Agency in one’s own demise is a loaded topic. Does a person have the right to choose the manner and time of their own death? Is it ethical to keep someone alive on machines if they have no realistic possibility of recovery? Does a person’s chance of survival improve if they’re a fighter? Somewhere on the Kevorkian-Schiavo axis spins The Brink, a deceptively cute meditation on death and dying.

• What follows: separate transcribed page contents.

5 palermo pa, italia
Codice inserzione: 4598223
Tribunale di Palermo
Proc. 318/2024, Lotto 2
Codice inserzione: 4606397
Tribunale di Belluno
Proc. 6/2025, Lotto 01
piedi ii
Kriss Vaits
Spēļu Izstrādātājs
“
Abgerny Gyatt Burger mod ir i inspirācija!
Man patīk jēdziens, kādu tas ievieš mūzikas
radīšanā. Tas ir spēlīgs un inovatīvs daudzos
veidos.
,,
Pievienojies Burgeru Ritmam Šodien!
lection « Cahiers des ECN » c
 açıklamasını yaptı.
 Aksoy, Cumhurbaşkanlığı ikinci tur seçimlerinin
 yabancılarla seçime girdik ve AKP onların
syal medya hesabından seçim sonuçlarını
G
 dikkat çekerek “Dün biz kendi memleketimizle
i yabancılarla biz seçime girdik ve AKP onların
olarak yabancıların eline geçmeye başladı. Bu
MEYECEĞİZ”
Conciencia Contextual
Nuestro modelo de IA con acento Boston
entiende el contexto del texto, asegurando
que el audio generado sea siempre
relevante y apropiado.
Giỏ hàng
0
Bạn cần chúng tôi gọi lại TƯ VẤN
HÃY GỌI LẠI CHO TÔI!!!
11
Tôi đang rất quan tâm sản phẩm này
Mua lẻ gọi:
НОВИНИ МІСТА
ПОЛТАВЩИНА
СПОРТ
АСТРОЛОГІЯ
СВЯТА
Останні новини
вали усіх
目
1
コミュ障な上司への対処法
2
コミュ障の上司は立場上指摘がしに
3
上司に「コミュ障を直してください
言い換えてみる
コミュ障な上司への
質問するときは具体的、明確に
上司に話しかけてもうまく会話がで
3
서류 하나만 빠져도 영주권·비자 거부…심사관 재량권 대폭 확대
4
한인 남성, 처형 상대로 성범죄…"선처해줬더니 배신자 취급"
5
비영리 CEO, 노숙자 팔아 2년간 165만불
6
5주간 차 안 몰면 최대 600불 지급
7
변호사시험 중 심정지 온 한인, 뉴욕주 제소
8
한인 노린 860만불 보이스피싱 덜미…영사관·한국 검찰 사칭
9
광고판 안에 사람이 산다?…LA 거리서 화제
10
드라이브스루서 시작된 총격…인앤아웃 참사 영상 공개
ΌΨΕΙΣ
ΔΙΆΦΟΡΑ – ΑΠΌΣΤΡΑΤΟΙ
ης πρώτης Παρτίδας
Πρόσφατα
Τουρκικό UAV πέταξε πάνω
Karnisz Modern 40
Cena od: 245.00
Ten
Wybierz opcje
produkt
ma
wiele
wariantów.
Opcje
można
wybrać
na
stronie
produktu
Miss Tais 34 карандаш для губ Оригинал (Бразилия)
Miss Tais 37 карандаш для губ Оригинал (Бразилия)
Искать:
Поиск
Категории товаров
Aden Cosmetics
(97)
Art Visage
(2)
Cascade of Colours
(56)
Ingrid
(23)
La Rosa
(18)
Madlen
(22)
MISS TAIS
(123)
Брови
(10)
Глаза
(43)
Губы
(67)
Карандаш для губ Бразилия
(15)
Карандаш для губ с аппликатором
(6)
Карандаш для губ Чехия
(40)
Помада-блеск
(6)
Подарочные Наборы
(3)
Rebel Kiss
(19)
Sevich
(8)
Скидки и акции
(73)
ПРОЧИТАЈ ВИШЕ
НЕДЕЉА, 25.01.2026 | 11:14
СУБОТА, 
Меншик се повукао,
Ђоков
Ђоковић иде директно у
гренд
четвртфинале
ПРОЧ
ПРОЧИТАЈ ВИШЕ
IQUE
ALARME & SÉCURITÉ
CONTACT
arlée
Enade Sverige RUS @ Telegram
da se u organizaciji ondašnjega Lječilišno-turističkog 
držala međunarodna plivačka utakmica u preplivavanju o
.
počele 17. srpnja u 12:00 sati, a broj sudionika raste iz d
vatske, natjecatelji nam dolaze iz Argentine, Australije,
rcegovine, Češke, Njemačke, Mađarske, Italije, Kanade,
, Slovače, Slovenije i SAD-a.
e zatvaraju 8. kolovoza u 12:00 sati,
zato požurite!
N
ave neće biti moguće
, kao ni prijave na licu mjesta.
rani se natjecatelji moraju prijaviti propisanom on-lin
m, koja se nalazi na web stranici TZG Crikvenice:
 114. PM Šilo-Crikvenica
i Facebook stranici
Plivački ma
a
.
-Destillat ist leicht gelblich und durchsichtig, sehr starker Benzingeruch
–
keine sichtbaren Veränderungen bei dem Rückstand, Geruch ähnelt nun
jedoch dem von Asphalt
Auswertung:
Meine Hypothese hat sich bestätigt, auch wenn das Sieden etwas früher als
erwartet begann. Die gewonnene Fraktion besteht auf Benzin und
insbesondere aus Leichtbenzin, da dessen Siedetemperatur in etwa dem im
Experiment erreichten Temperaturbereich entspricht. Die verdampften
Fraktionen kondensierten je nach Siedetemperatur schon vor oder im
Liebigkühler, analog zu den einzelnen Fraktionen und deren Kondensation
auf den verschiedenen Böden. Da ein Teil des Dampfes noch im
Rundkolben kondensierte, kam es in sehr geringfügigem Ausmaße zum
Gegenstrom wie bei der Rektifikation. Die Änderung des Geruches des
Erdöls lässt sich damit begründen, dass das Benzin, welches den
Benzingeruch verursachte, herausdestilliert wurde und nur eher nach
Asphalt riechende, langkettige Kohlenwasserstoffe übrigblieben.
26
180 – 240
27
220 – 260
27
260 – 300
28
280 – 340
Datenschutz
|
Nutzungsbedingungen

You play the one entity whose opinion on the subject brooks no debate, a little grim reaper trying to avoid sticky little hearts, disembodied heads, and guys in business suits trying like mad to stop him from doing whatever grim business he has set about doing. The clock is also an enemy (as it is for us all), and destroying far-flung nodes extends your playing time. The settings switch between green fields, clouds, and a sterile hospital setting. None of it makes a ton of sense, at least until you get to the end of the game, where you must fight a six-armed geriatric intent on making sure you’ve reaped your last geezer. This multi-limbed senior citizen is fighting like mad, against you, to prolong his fading life. He rages against the dying of the light, but, in the end, he only has enough fight to last through three levels, and we all know how this thing is going to end. Adios, abuelo.